** Opening Supplied records block **

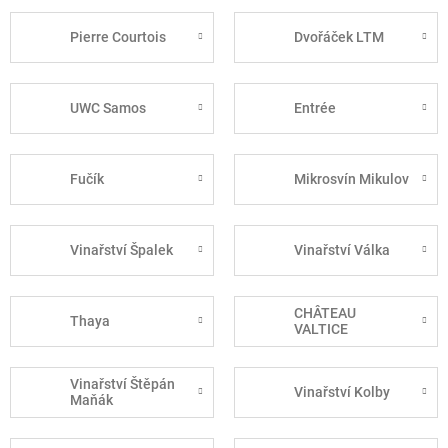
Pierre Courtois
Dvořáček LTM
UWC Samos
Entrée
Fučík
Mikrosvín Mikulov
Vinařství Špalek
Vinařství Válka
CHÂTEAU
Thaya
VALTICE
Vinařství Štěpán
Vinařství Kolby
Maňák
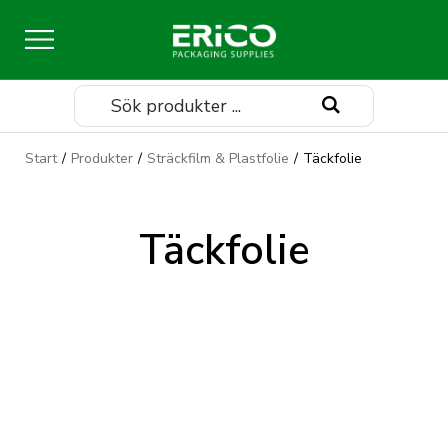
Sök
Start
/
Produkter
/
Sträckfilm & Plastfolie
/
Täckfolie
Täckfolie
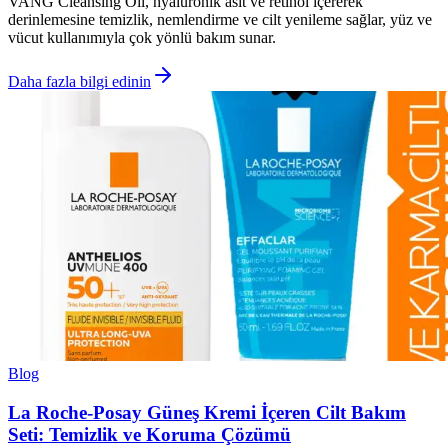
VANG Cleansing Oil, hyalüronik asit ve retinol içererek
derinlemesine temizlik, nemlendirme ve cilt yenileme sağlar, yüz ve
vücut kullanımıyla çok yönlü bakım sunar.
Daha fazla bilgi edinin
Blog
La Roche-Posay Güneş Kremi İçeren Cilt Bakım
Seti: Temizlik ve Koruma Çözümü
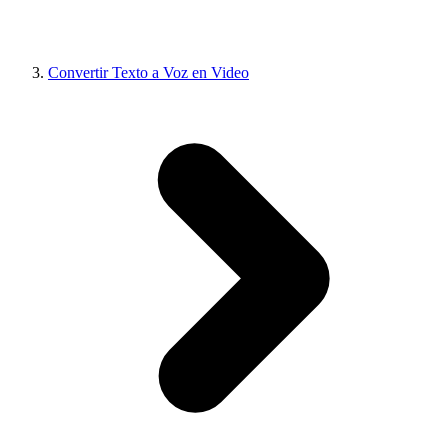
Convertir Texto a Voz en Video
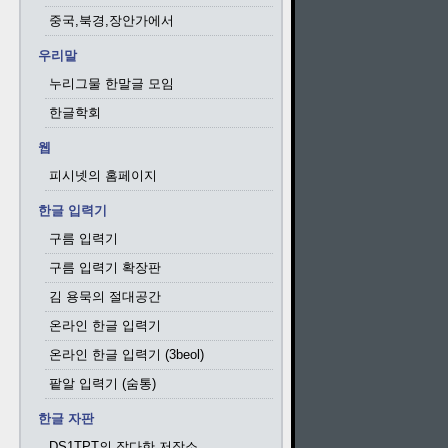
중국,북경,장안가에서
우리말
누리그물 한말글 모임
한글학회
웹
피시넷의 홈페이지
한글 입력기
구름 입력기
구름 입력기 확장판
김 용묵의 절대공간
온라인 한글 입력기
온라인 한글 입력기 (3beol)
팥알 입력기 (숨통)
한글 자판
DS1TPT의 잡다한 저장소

** Closing Supplied records block **
** Opening Supplied records block **

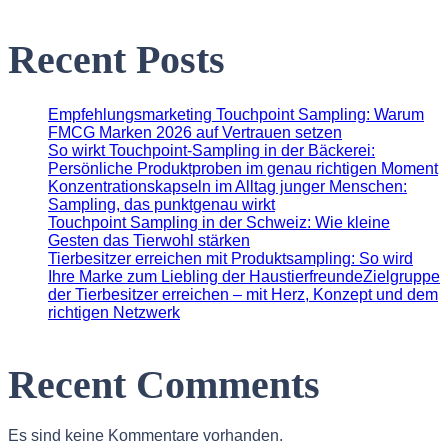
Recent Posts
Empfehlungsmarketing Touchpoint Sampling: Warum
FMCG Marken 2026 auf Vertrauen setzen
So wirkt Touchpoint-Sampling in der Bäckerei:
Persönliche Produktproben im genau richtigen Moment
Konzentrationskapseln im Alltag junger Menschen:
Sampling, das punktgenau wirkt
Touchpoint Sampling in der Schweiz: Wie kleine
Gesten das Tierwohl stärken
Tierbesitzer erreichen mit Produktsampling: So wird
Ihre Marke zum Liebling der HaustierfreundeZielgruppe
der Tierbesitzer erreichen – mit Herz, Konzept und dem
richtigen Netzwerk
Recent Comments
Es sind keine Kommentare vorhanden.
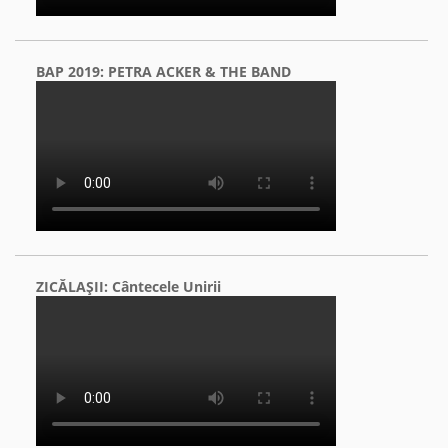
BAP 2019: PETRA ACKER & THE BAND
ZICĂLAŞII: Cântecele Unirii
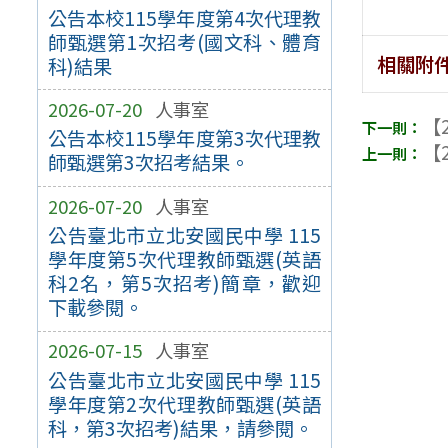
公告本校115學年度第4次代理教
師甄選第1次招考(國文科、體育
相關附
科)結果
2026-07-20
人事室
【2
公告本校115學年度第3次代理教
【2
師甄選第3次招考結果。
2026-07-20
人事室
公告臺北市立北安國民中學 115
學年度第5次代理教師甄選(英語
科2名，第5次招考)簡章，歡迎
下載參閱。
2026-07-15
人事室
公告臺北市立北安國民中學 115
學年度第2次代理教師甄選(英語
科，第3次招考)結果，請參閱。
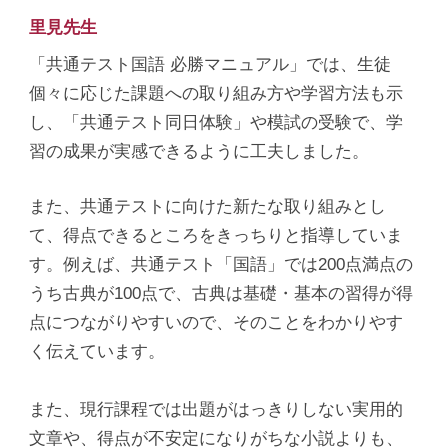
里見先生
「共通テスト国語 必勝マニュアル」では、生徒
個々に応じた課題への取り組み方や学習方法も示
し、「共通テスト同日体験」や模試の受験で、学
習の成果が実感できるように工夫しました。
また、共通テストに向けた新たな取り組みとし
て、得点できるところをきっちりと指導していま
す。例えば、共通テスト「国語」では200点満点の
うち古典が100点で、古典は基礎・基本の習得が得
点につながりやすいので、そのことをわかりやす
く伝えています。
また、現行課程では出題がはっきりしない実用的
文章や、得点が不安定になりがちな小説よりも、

** Closing Supplied records block **
** Opening Supplied records block **

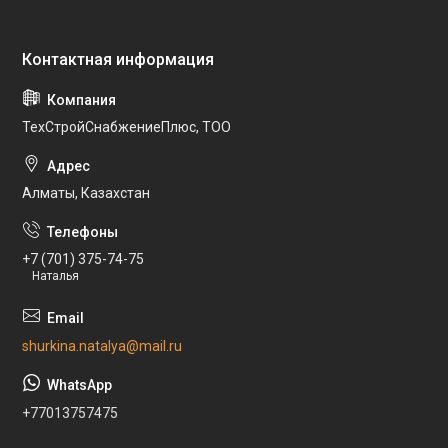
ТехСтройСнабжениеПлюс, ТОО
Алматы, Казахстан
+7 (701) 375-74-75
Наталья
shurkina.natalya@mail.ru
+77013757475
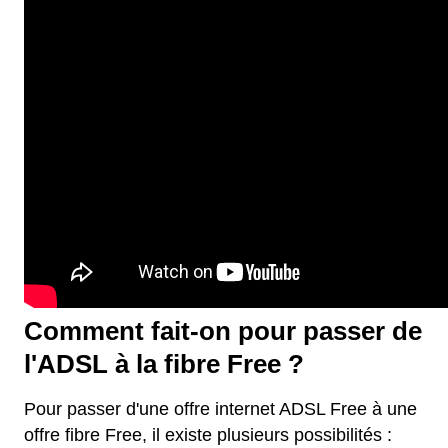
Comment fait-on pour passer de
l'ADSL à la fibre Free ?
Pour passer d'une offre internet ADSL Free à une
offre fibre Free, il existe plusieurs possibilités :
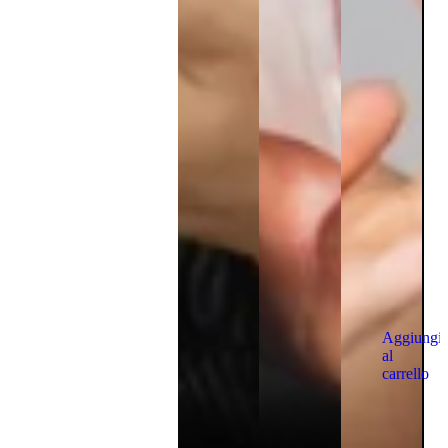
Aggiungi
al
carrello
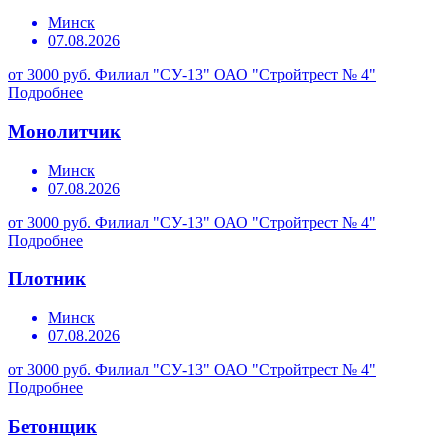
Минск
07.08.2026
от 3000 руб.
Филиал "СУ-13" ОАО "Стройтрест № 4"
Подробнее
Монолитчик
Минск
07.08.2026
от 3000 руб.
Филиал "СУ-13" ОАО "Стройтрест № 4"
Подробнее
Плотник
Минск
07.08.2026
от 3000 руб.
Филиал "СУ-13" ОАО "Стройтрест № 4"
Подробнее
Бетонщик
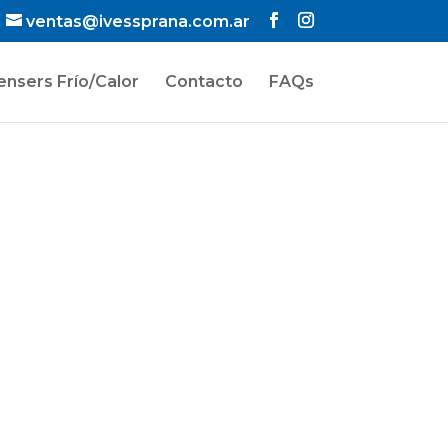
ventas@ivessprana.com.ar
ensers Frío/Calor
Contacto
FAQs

** Closing Supplied records block **

- Exercise instructions -
Report every line of the material above in which "erreichen" appears.

- Finished exercise -
Tierbesitzer erreichen mit Produktsampling: So wird
der Tierbesitzer erreichen – mit Herz, Konzept und dem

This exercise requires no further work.